Lastly I applied to a nationwide transport firm in Canada that was considering employing someone this year but the advert was currently speculative. My skills were a reasonable match but the description of the position was about one or two sentences long, so it was not yet solid.

Last week I sent a polite follow up email to a position I applied to in La Ronge at the start of March but it’s too soon to say if I didn’t get it. Even in the UK it can take a couple of months to get a response from certain large employers and some of the forums suggest that the experience in Canada is typically longer than in the UK.

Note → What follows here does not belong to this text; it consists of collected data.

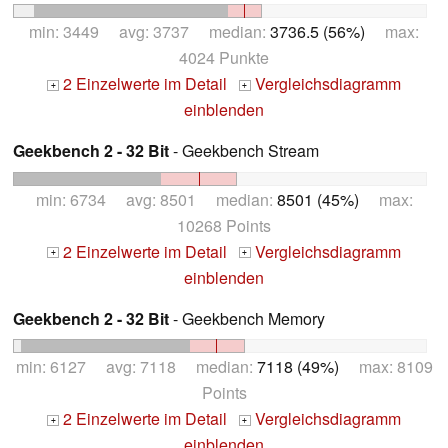
min: 3449 avg: 3737 median:
3736.5 (56%)
max:
4024 Punkte
2 Einzelwerte im Detail
Vergleichsdiagramm
+
+
einblenden
Geekbench 2 - 32 Bit
- Geekbench Stream
min: 6734 avg: 8501 median:
8501 (45%)
max:
10268 Points
2 Einzelwerte im Detail
Vergleichsdiagramm
+
+
einblenden
Geekbench 2 - 32 Bit
- Geekbench Memory
min: 6127 avg: 7118 median:
7118 (49%)
max: 8109
Points
2 Einzelwerte im Detail
Vergleichsdiagramm
+
+
einblenden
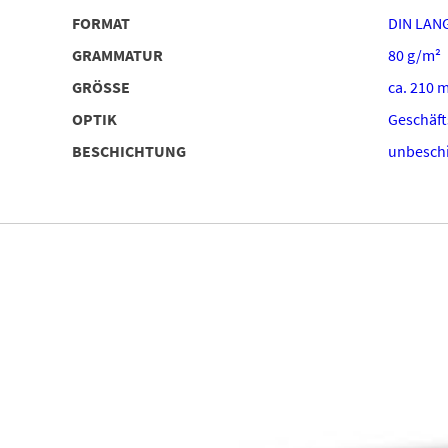
FORMAT
DIN LAN
GRAMMATUR
80 g/m²
GRÖSSE
ca. 210 
OPTIK
Geschäft
BESCHICHTUNG
unbeschi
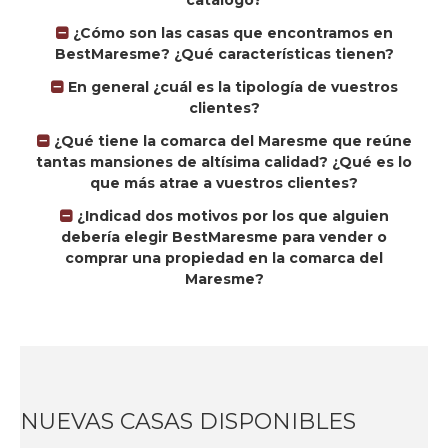
¿Cómo son las casas que encontramos en
BestMaresme? ¿Qué características tienen?
En general ¿cuál es la tipología de vuestros
clientes?
¿Qué tiene la comarca del Maresme que reúne
tantas mansiones de altísima calidad? ¿Qué es lo
que más atrae a vuestros clientes?
¿Indicad dos motivos por los que alguien
debería elegir BestMaresme para vender o
comprar una propiedad en la comarca del
Maresme?
NUEVAS CASAS DISPONIBLES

I’m working at Oxford again this week but will do some more on Friday, putting my resume online with a few more Canadian job search engines (although some are restricted to only those currently legally able to work in Canada). I’ve been looking through the government sites too. It seems to take a long time.

Working on the Portfolio

I’ve done a fair amount of documentation now for the Gummi project but there’s still a lot of the user facing manual to go, such as how some of the more complex wizards and assisting tools work. It’s gone a little quiet from the other developers so I’m going to leave it a bit to ensure I don’t burn them out with questions and minor defect reports.

I did two days contracting last week for the university, a little of which was explaining how some things worked but only one item I found not documented, which I’ve corrected. I worked a little on the inventory, adding some javascript input validation as the user types on certain input forms that had been causing confusion. I have a lot of problems pushing to github on the work machine but I’m not sure of the source of the issue yet.  The sshkey is valid and added to the project, I’ve approved it in githubs new security features and I can ssh to the github test account. It complicates synchronising my github work at Oxford, at home and the svn system at work so I’ll have to fix it.

A bit of fun

The ultrasonic range addon sensor for my radar imitation project is only about £3 but is on it’s way via a literal slowboat from china, arriving in an expected 4-5 weeks. I might get a backup spare from somewhere in the UK. I’ve built up main radar housing components of the model and have some dirtcheap USB webcams on the way from ebay which I’ll take apart for the CCD’s. Ebay had some micro bearings which are fantastic but I need a circular saw for small plastic holes – the holes being a little too big for a normal drill.

Making everything small enough to fit in a 1:35 scale vehicle is looking difficult. With the bearings making things smaller makes them more expensive but luckily micro electrical motors are cheap.